Even though I’d submitted my cover letter and resume, and made the decision in my heart, my head was still grappling with the potential change. The primary hurdle was a pay cut. The question, “Is it worth it?” kept ringing in my head; and no matter how many times I said yes, it continued to pop up. I know it will all work itself out, and I know this is where we’re supposed to go, and fear still pops up. This experience prompted one of the most valuable lessons I’ve learned in a long time – just because we’re guided, it doesn’t mean the fear will disappear. We just have to learn to dance with it!
Now let me relay just how guided this whole process felt. I’ll start from the beginning.
Shortly after I started looking into the University of Colorado Boulder (CU Boulder for short) as a potential organization for the next phase of my career, I discovered that one of my delegates from Citizenship Washington Focus (my first job in DC) worked at the same university and campus of the job I was applying for! So from beginning to end, she helped me stay sane through encouragement and veteran information – timelines, details of the interview process, etc. Originally, she said it could be as quick as 6 weeks between the closing date for applications and an offer (for anyone who has applied to a government job before, that can feel really quick). Though excited for the prospect of how quickly we could be in our dream location, I also felt a mild sense of panic. We’d already planned two incredible experiences out here in July and August that I did not want to miss; Unleash the Power Within (UPW) with Tony Robbins in mid-July and a hiking trip in the Great Smoky Mountain National Park to watch the eclipse in Totality on August 21. Shortly after submitting my application, I received a message from HR that the university received more applications than anticipated and that the review process would take longer than normal. Thankfully – and anxiously – I didn’t hear anything back for 6 weeks, literally the day after we returned from the Tony Robbins conference.

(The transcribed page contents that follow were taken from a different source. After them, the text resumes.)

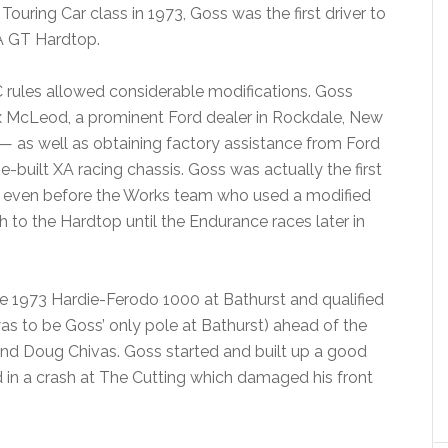
ouring Car class in 1973, Goss was the first driver to
A GT Hardtop.
C rules allowed considerable modifications. Goss
 McLeod, a prominent Ford dealer in Rockdale, New
— as well as obtaining factory assistance from Ford
-built XA racing chassis. Goss was actually the first
, even before the Works team who used a modified
 to the Hardtop until the Endurance races later in
e 1973 Hardie-Ferodo 1000 at Bathurst and qualified
 was to be Goss’ only pole at Bathurst) ahead of the
d Doug Chivas. Goss started and built up a good
d in a crash at The Cutting which damaged his front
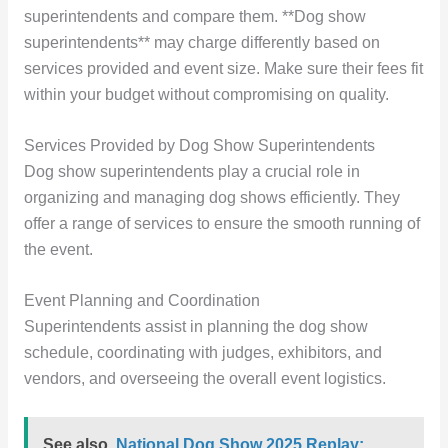
superintendents and compare them. **Dog show
superintendents** may charge differently based on
services provided and event size. Make sure their fees fit
within your budget without compromising on quality.
Services Provided by Dog Show Superintendents
Dog show superintendents play a crucial role in
organizing and managing dog shows efficiently. They
offer a range of services to ensure the smooth running of
the event.
Event Planning and Coordination
Superintendents assist in planning the dog show
schedule, coordinating with judges, exhibitors, and
vendors, and overseeing the overall event logistics.
See also
National Dog Show 2025 Replay:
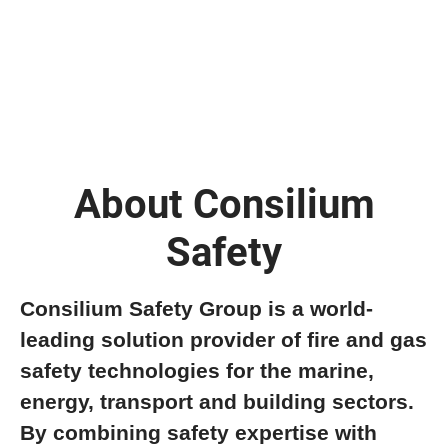
About Consilium
Safety
Consilium Safety Group is a world-
leading solution provider of fire and gas
safety technologies for the marine,
energy, transport and building sectors.
By combining safety expertise with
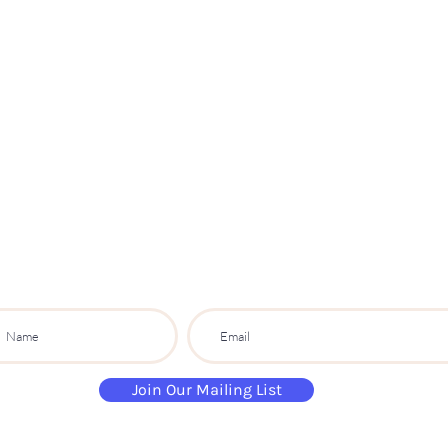
Paint
THE
and
S
ip
PARTY CO.
ibe to get exclusive updates, discounts a
Join Our Mailing List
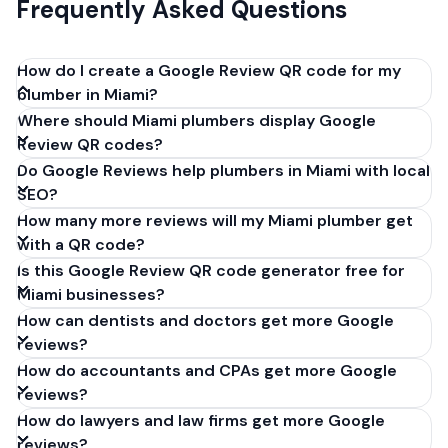
Frequently Asked Questions
How do I create a Google Review QR code for my
plumber in Miami?
Where should Miami plumbers display Google
Get your Google review link from
Review QR codes?
business.google.com by clicking 'Share review form'.
Do Google Reviews help plumbers in Miami with local
Copy the link (g.page/r/XXXXX/review), paste it into
SEO?
our free QR code generator above, and click
How many more reviews will my Miami plumber get
'Generate'. Download the PNG or SVG file. Takes 30
with a QR code?
seconds. Perfect for plumbers in Miami, Florida. No
Is this Google Review QR code generator free for
account required.
Miami businesses?
How can dentists and doctors get more Google
reviews?
How do accountants and CPAs get more Google
reviews?
How do lawyers and law firms get more Google
reviews?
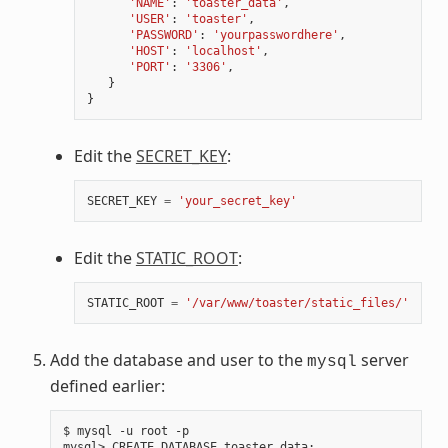
'NAME'
:
'toaster_data'
,
'USER'
:
'toaster'
,
'PASSWORD'
:
'yourpasswordhere'
,
'HOST'
:
'localhost'
,
'PORT'
:
'3306'
,
}
}
Edit the
SECRET_KEY
:
SECRET_KEY
=
'your_secret_key'
Edit the
STATIC_ROOT
:
STATIC_ROOT
=
'/var/www/toaster/static_files/'
Add the database and user to the
server
mysql
defined earlier:
$ mysql -u root -p

mysql> CREATE DATABASE toaster_data
;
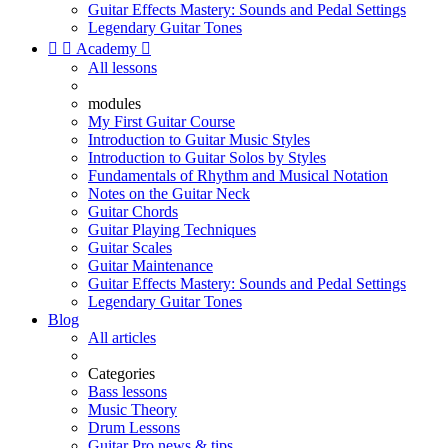
Guitar Effects Mastery: Sounds and Pedal Settings
Legendary Guitar Tones


Academy

All lessons
modules
My First Guitar Course
Introduction to Guitar Music Styles
Introduction to Guitar Solos by Styles
Fundamentals of Rhythm and Musical Notation
Notes on the Guitar Neck
Guitar Chords
Guitar Playing Techniques
Guitar Scales
Guitar Maintenance
Guitar Effects Mastery: Sounds and Pedal Settings
Legendary Guitar Tones
Blog
All articles
Categories
Bass lessons
Music Theory
Drum Lessons
Guitar Pro news & tips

The funny part is, after doing all that soul searching and limiting belief obliteration that UPW is known for, I got this feeling on the bus ride back from New York that something was stirring with the position in Boulder. I tried to check the CU application page to see if anything had been updated, but the wifi on the bus wasn’t working for me. In lieu of turning on my data, I decided to wait until I got home to check. The next morning, I logged in and saw that my application had in fact been updated on July 24 (the date of the bus ride), and just a few hours later I received an email that I’d been selected for an initial interview! After said initial interview, two instances of “111” showed up (this sequence of numbers is known to signify alignment and the beginning of a new path). First, the interview reminder was sent at exactly 1:11pm (or 11:11am Mountain Time). And second, I had to exchange an item at Mom’s Organic Market, and the total for the transaction was $1.11. Confirmation accepted.
Now that this possibility was becoming more of a reality, the fears started screaming more loudly. I felt paralyzed by indecision; I wanted to go, and I was afraid of making a mistake. I know I needed an objective third party to talk it through with; someone who didn’t have any personal attachment to the outcome. So I asked my coach if she had some time to chat. One amazing conversation later, I had a resolve I hadn’t felt before. I knew that the worst decision I could make was staying in a place where I felt stagnant. I was going to Colorado, whether or not this specific job came through.
The next morning, I received an email about a second interview. Boom! Confirmation accepted again.
The weekend before the interview was pretty amazing. My mom was in town and we took her on an adventure to Shenandoah National Park, where we saw a bear! Then it was back to the condo to get in the zone for the interview Monday afternoon. I intentionally set it up so I would be speaking at 1:11pm (11:11am Mountain Time). Gotta keep the alignment alive, right? After the interview, I felt elated. I knew I had presented an authentic version of myself; if they liked what they saw, this job was meant for me.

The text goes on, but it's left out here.